═════ Records supplied ═════

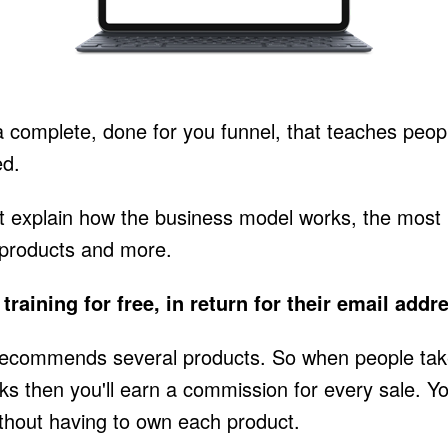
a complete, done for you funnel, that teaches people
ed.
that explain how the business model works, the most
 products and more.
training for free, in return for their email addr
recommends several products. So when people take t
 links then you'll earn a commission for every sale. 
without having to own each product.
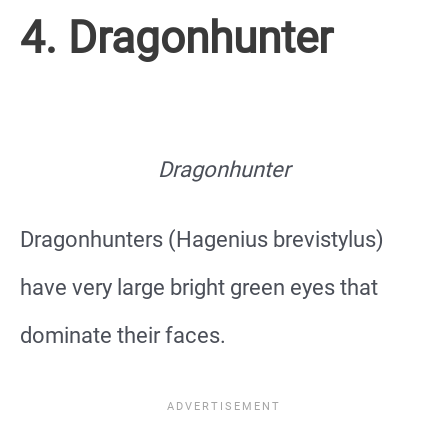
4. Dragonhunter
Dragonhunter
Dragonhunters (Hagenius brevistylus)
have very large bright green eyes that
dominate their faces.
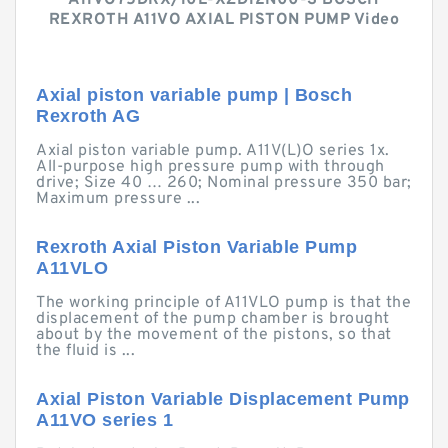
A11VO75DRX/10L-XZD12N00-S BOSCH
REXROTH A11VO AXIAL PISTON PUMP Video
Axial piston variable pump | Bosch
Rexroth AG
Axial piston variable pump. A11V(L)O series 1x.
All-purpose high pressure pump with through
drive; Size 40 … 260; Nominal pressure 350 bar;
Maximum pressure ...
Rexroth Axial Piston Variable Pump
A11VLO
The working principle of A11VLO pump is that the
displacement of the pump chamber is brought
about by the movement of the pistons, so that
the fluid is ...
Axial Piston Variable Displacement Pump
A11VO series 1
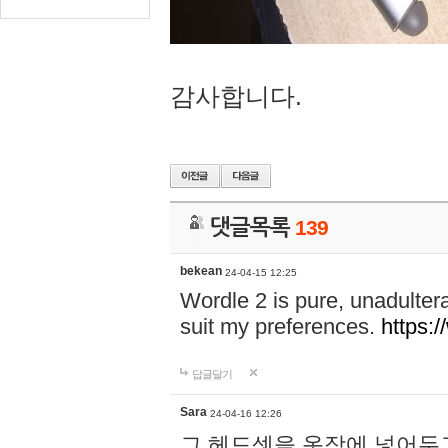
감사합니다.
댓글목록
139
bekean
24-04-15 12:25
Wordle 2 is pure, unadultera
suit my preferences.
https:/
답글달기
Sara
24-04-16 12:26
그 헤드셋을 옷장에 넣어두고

═════
═════ Records supplied ═════

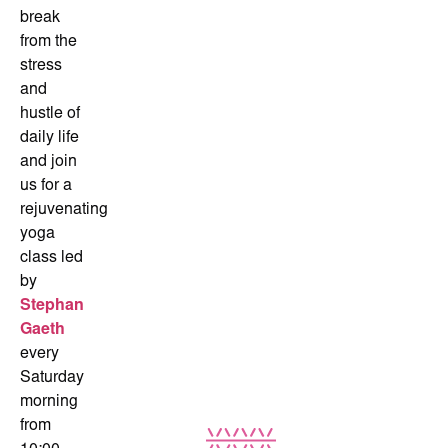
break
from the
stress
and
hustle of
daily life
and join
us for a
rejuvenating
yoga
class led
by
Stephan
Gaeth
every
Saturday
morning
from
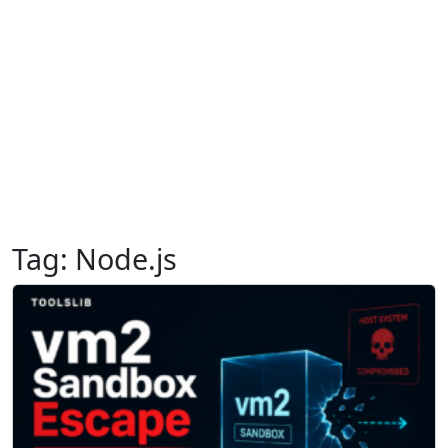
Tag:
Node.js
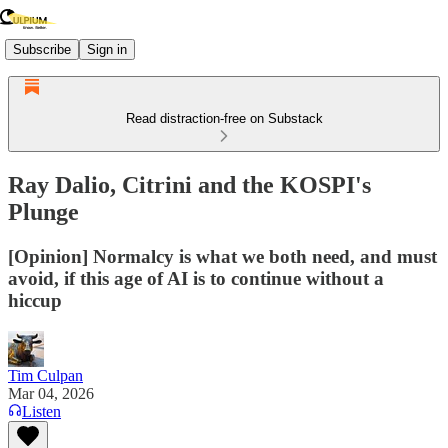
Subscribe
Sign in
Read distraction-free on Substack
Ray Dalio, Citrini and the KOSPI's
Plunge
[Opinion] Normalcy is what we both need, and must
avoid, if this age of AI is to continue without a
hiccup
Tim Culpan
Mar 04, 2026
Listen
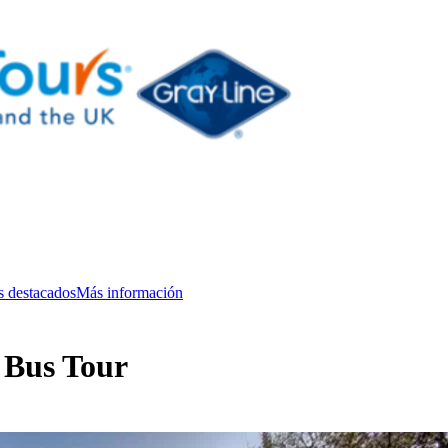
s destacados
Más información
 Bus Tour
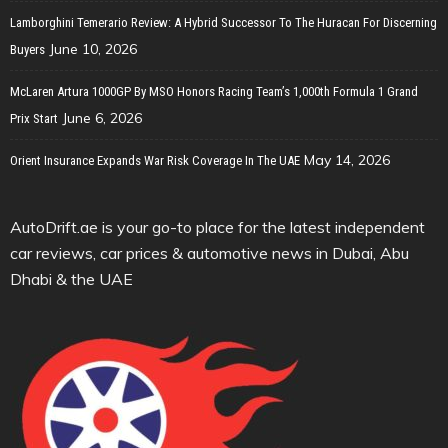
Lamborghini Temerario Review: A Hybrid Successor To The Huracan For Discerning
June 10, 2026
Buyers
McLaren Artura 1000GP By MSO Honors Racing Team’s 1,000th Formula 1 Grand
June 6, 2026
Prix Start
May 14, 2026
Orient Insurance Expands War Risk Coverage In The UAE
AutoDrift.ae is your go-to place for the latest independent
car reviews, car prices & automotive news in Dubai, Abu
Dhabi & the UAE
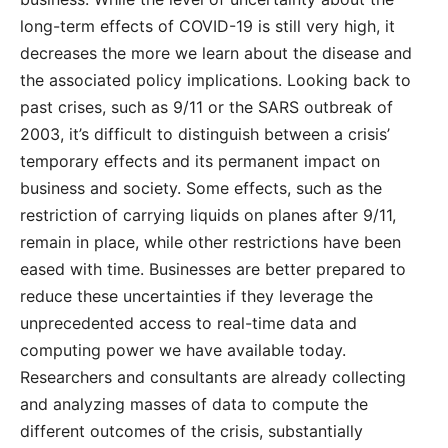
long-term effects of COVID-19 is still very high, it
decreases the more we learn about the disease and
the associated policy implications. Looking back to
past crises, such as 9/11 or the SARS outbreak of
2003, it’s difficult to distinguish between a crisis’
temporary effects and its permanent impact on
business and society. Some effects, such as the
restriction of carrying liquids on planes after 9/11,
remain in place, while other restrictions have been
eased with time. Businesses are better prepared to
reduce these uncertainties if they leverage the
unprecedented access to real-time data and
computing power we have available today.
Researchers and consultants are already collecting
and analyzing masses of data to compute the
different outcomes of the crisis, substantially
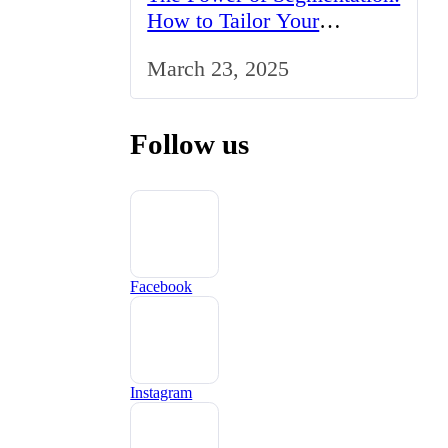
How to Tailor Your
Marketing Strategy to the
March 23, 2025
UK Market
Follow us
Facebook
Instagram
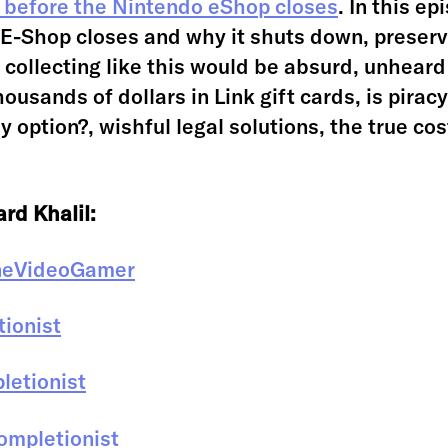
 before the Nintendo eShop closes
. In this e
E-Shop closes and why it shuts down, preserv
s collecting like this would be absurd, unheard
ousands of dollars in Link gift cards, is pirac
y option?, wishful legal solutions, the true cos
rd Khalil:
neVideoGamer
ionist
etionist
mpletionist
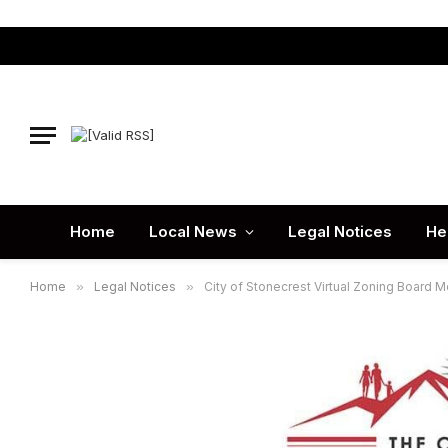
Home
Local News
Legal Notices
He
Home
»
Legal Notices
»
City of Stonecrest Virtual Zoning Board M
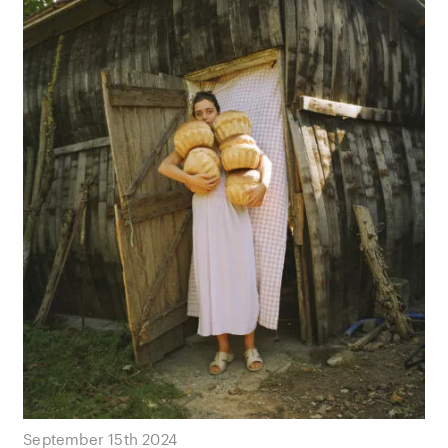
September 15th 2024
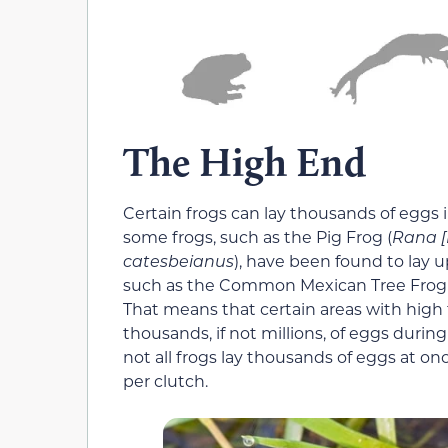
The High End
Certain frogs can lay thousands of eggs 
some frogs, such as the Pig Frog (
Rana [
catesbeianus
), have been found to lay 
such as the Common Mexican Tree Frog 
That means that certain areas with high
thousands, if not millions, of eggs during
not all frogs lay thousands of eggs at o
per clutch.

═════

Take exactly the lines from the one containing "2003, it’s difficult" through the one containing "unprecedented access to real-time data and" in the data above, and output them with nothing added.

2003, it’s difficult to distinguish between a crisis’
temporary effects and its permanent impact on
business and society. Some effects, such as the
restriction of carrying liquids on planes after 9/11,
remain in place, while other restrictions have been
eased with time. Businesses are better prepared to
reduce these uncertainties if they leverage the
unprecedented access to real-time data and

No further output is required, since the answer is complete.